Death with Dignity has been on people’s minds a lot this year.  From the death of Robin Williams to the recent death of Brittany Maynard, the idea of assisted suicide has been heavily debated, with Christians at the forefront defending the dignity of life.  While we as Christians mean well when we defend the dignity of life, we fail to realize that, in the overall view of things, our arguments do more harm than good.  Busy with discussions on redemptive suffering or the preciousness of life, we are blind to the elephant in the room: that, in certain respect, the Death with Dignity crowd is right.

To understand the Death with Dignity position, Christianity has to be completely removed from the equation.  When we appeal to things like the preciousness of life, we assume that they are principles that everyone accepts without question.  Outside of Christianity, the preciousness of life makes little to no sense at all.
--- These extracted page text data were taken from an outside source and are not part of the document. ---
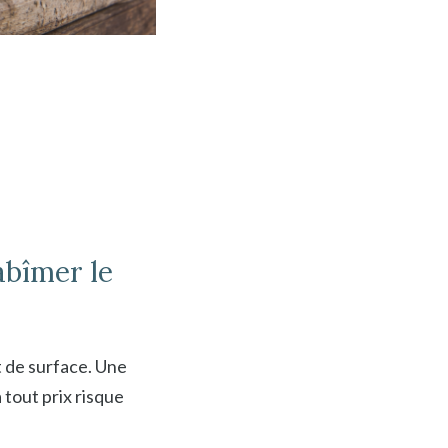
abîmer le
t de surface. Une
 tout prix risque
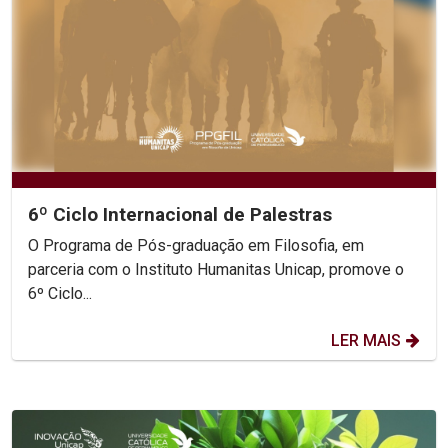
6º Ciclo Internacional de Palestras
O Programa de Pós-graduação em Filosofia, em
parceria com o Instituto Humanitas Unicap, promove o
6º Ciclo...
LER MAIS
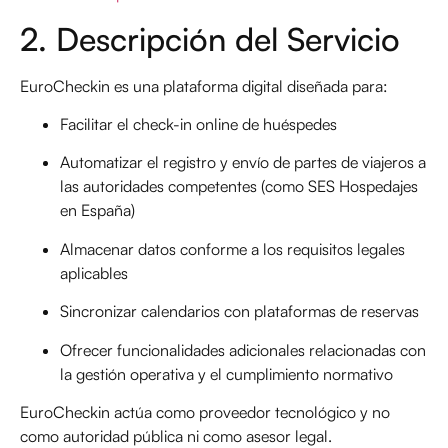
2. Descripción del Servicio
EuroCheckin es una plataforma digital diseñada para:
Facilitar el check-in online de huéspedes
Automatizar el registro y envío de partes de viajeros a
las autoridades competentes (como SES Hospedajes
en España)
Almacenar datos conforme a los requisitos legales
aplicables
Sincronizar calendarios con plataformas de reservas
Ofrecer funcionalidades adicionales relacionadas con
la gestión operativa y el cumplimiento normativo
EuroCheckin actúa como proveedor tecnológico y no
como autoridad pública ni como asesor legal.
If we are not made in the image and likeness of God, then we are nothing more than complex animals.  Our difference from the animals is quantitative, not qualitative.  The difference between me and a dog is some as yet unknown chemical or atom that somehow gives me rationality. 

Naturally, this is all assuming atheism, or at least an uncaring, non-religious view; that the universe is one big accident; that, somewhere along the line, the happy accident of human life just sort of happened.  In that case, what is human life?  Not much more than using rationality to enjoy the world around you.  One accident appreciating another.  As little as it may seem, there is a certain dignity to it.  Man may be just a cosmic hiccup, but he is the only thing in the world that can appreciate and enjoy the universe the way he can.  Man can watch the stars, study the trees, and listen to the birds; and when the fact that it is all accidental and cosmically meaningless begins to bug him, he can create meaning from nothingness.  With weddings and birthdays, holidays and religions, man can create for himself a complex fabric of life.  An ideal little world that he is the lonely god over.

In such a world, pain and suffering is a horrible, sick joke.  Pain and meaningless suffering destroy man’s meaningful world, and with it his dignity.  As long as the pain can be overcome and man can continue with his life, things are fine.  Eventually, however, there comes a time when things are not fine, when man is so broken by illness and old age that it is impossible for him to enjoy anything at all.  You would be hard-pressed to even call him a man anymore; his life is the same or worse than the plants and animals.  When he finally dies, he goes back to being the cosmic accident he always was.  There is no dignity suffering or death.  On the contrary, they are the great destroyers of dignity.

Going back to the Christian arguments against assisted suicide, one might begin to see the problem.  If a Christian tells someone non-religious that life is precious, the non-religious person would just wonder where he got that weird idea.  On the level of natural reason, it simply doesn’t follow.  Humans are born and die every day, just like everything else; man is remarkable only in his rationality, and that isn’t with him all his life.  The non-religious person would agree that rational human life is precious, and they would point out that assisted suicide logically follows.  The best way to respect rational human life is to perform one last act of rationality: to leave the world while you are still human.  Redemptive suffering would make even less sense.  The idea that bearing suffering to the bitter end could be redemptive would seem at best morbid, and at its worst a little sadistic. Taken by itself, suffering is horrible and demeaning, and to say it has some purpose seems like the strangest, sickest delusion in the world.

As Christians, it is important that we look at the Death with Dignity position and realize that they are telling the truth.  No matter how you look at it, suffering and death are, and always will be will, ugly, horrible, and utterly without dignity.  It is simple fact of life.  When the Word became flesh and dwelt among us, He didn’t tell us that suffering and death isn’t that bad, that we just need to learn how to deal with it.  Quite the opposite; He reminded us how horrific the whole thing is, and then turned the whole world upside down.  It would have made more sense if He had given us a way to redemption in spite of suffering and death.  Instead, He gave us a way through it.  Christianity doesn’t put a good face on suffering and death because they are, in any way, good things.  Christianity asks us to bear with it for the sake of the redemptive end.

Looked at from the outside, Christianity is madness.  From the outside, Christians seem to take death and suffering lightly, as if they are things that you could deal with if you have a good enough attitude.  Apart from Christianity, these things don’t make any sense, and we need to stop pretending that they do.  To have any chance of overcoming the evils of assisted suicide and euthanasia, we are going to have to acknowledge that the Death with Dignity position is a far more powerful enemy than we previously assumed.  It is powerful because, on some level, it is right, and that alone makes far, far harder to argue against.